An ideal home would include: wheelchair accessibility; six or more bedrooms; wheel-in showers; lowered kitchen cabinets, counters and sinks; grab bars; widened doorways; and raised electrical outlets. She said safety remains tantamount. In 2018, her wheelchair-accessible van was stolen on the day of one of her children’s birthdays when the entire family planned to go out to celebrate. Not only did the theft force her to cancel the outing but it took nearly one month before she could secure another means of transportation.
In addition, the D.C. Department of Housing and Community Development provides up to $30,000 for home modifications to improve physical mobility for those with physical ailments. However, the program, Single Family Residential Rehabilitation, recently received criticism because its offerings to improve homes, specifically roof repairs, were excessively delayed causing some homes to decay.
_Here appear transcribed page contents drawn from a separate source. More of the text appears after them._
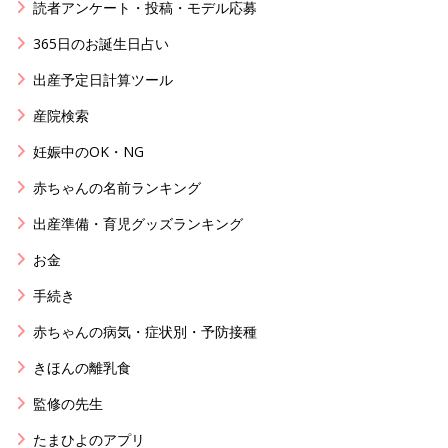
読者アンケート・投稿・モデル応募
365日のお誕生日占い
出産予定日計算ツール
産院検索
妊娠中のOK・NG
赤ちゃんの名前ランキング
出産準備・育児グッズランキング
お金
手続き
赤ちゃんの病気・症状別・予防接種
きほんの離乳食
監修の先生
たまひよのアプリ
A study estimates that about 21 percent of households will have at least one resident with a mobility disability by 2050.
Harris said her search for a family home will continue.
“No matter what, we will be a happy family,” she said. “We won’t lose hope. We’ve suffered a lot of losses lately but as long as we have each other, we’re okay.”
“I’ve done a lot of work in the community for people. I believe something will happen one day – I just hope it happens before I close my eyes. If something happens to me tomorrow, [the owner] will want to sell the house and the kids would be separated. [But] if we have our own home, they’ll always have a safe place in which to live,” Harris said.